A primera vista, la vida del Centro a partir de 1953 (cuando quedé hecho director) fue la misma que había tenido en 1951-1952, los años de transición, sin “salón de clase” y sin programa. Había un Centro de Filología que publicaba una revista de filología. Había algunos investigadores y todo el tiempo hubo unos pocos becarios; sin embargo, yo no fui lo que fue Lida. Digo esto muy objetivamente. Se trata de un hecho. Y este hecho es capital para entender históricamente los diez años de vida del Centro que van de 1953 a 1962. Entre esos diez años hubo en el CEF gente deseosa de hacer algo en el campo de la investigación lingüística y de la investigación literaria, entre ellos estuvieron: Estrella Cortichs, Huberto Batis, Arturo Cantú, Emmanuel Carballo, Paloma Castro Leal, Jacobo Chencinsky, Yvette Jiménez, Eugenia Miquel, Beatriz Molina, Augusto Monterroso, Angelina Muñiz, Concepción Murillo de Dávalos, Paciencia Ontañón de Lope, José Pascual Buxó, Heidi Pereña Gili, Estela Ruiz Milán de Villoro, Carlos Valdés y Humberto Valdés.

Antonio Alatorre fue director del Centro de Estudios Filológicos –posteriormente llamado Centro de Estudios Lingüísticos y Literarios– desde 1953 y hasta 1972. Siguió siendo parte de El Colegio de México hasta su muerte en 2010.
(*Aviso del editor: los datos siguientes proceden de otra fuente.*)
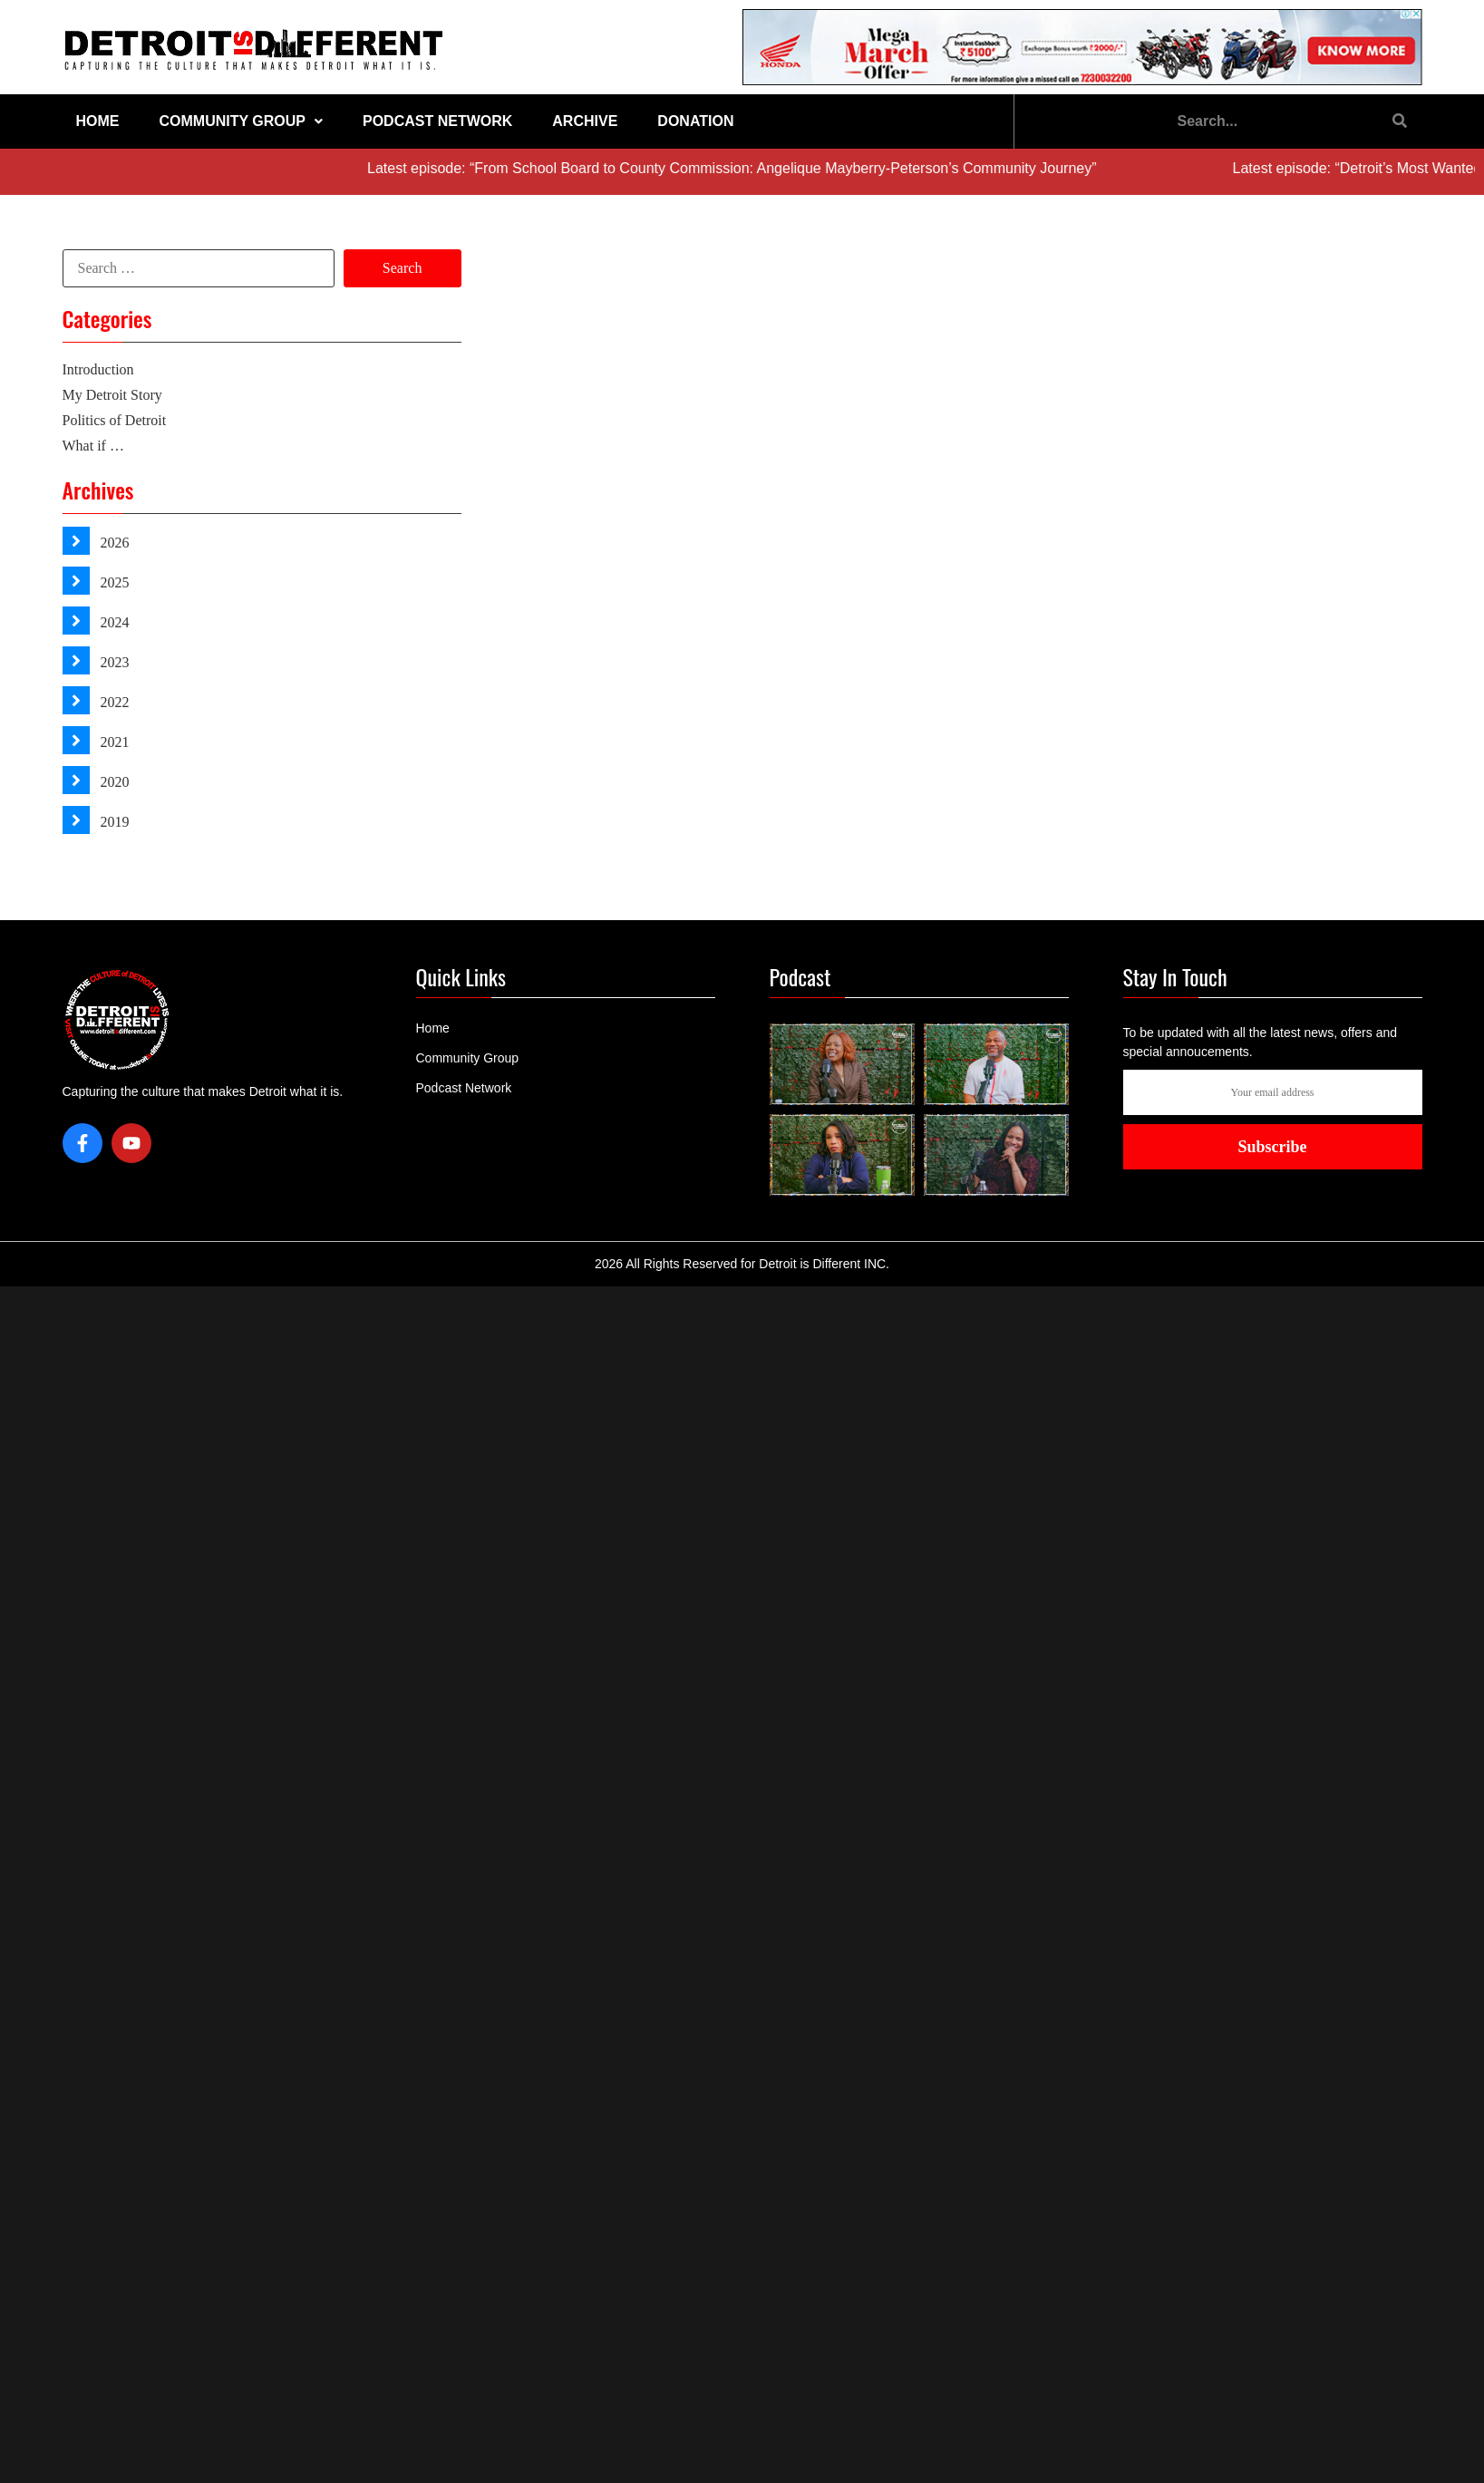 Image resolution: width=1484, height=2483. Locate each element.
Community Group (241, 121)
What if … (93, 445)
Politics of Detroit (115, 420)
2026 (113, 542)
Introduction (98, 369)
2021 (113, 742)
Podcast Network (437, 121)
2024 (113, 622)
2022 (113, 702)
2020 (113, 782)
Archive (584, 121)
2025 (113, 582)
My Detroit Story (112, 395)
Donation (695, 121)
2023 (113, 662)
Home (98, 121)
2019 (113, 821) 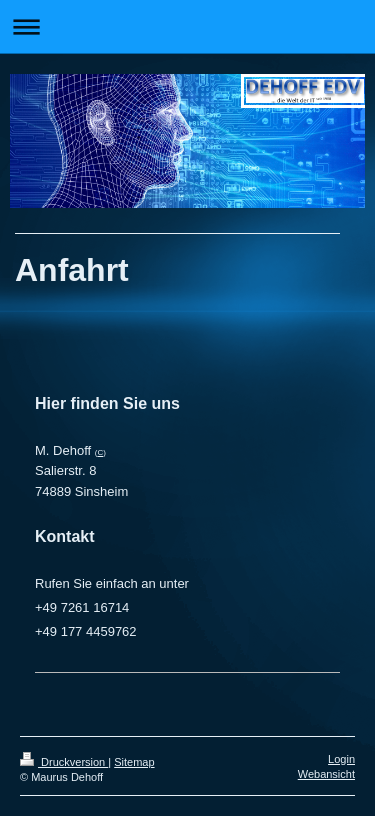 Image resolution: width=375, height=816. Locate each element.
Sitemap (134, 762)
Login (341, 759)
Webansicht (326, 774)
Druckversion (64, 762)
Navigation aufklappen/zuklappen (187, 26) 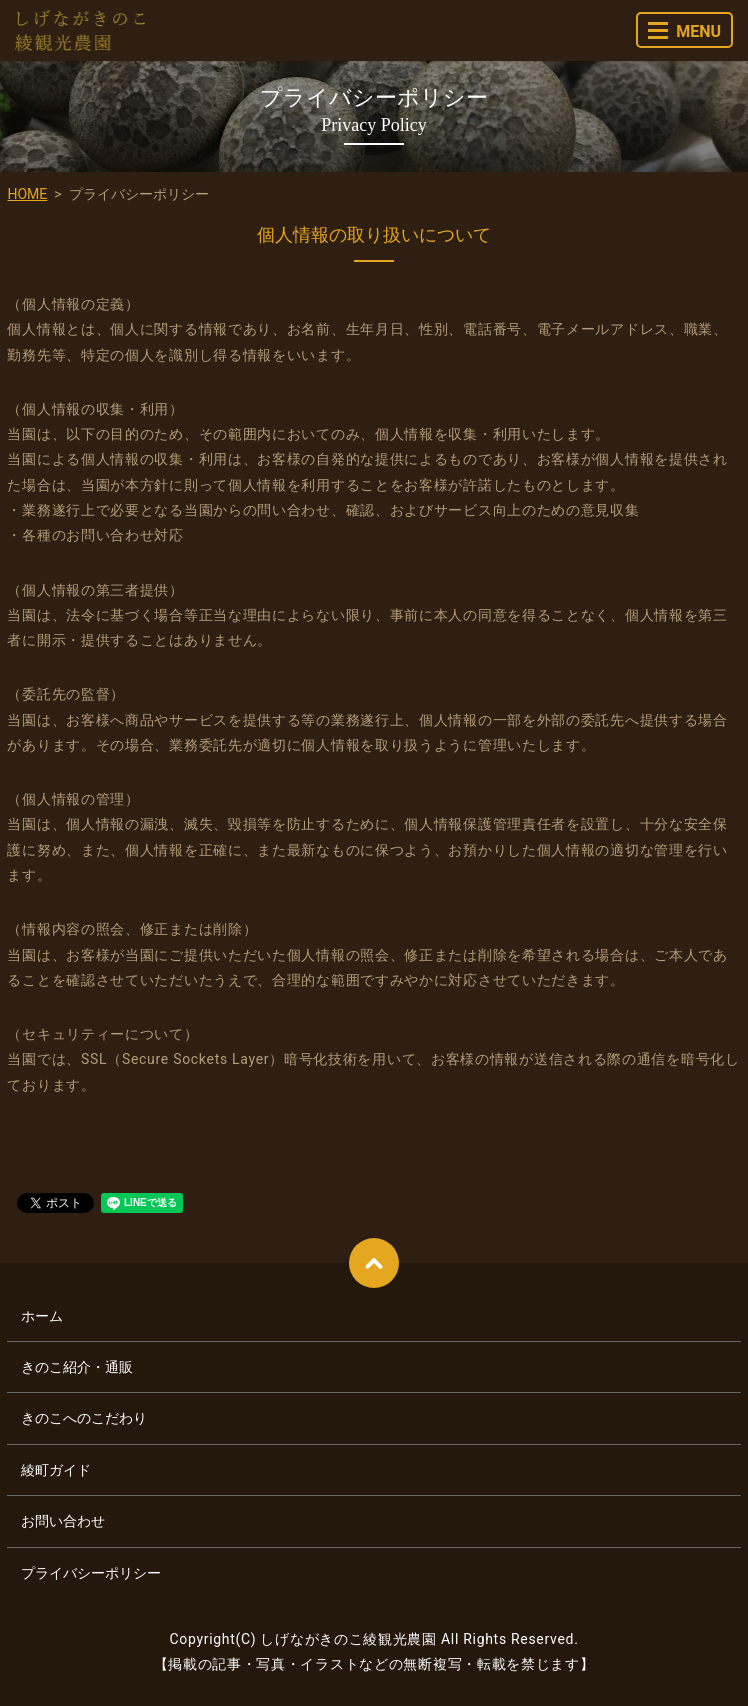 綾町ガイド (56, 1470)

El Centro de Estudios Lingüísticos y Literarios le debe su presente, es decir, aunque sus fundadores fueron Alfonso Reyes y Raimundo Lida, las características del Centro se deben a él y al modo en que instauró una filología de primera calidad, a la altura de la mejor del mundo, la enseñanza que daba en tanto a la lengua así como los estudios literarios, la dedicación a la Nueva Revista de Filología Hispánica, una de las mejores hoy día, y luego su obra personal: su concepción de la lengua española manifestada en su libro Los 1001 años de la lengua española, publicado en 1979, todo lo que dedicó al estudio de los Siglo de oro y de Sor Juana Inés de la Cruz, reflejado en sus obras Fiori di soneati: flores de sonetis (2001) y El sueño erótico en la poesía española de los siglos de oro (2003), aunado a su trabajo de traductor de más de treinta libros del latín, francés, inglés, alemán, portugués e italiano. Todo lo anterior hace de Antonio Alatorre un pilar fundamental en la conformación del CELL y de El Colegio de México.

Fuente

  • Lida, Clara E. y Matesanz, José A. 1990. El Colegio de México: Una hazaña cultural 1940-1962. México, D.F.: El Colegio de México, pp. 242-268.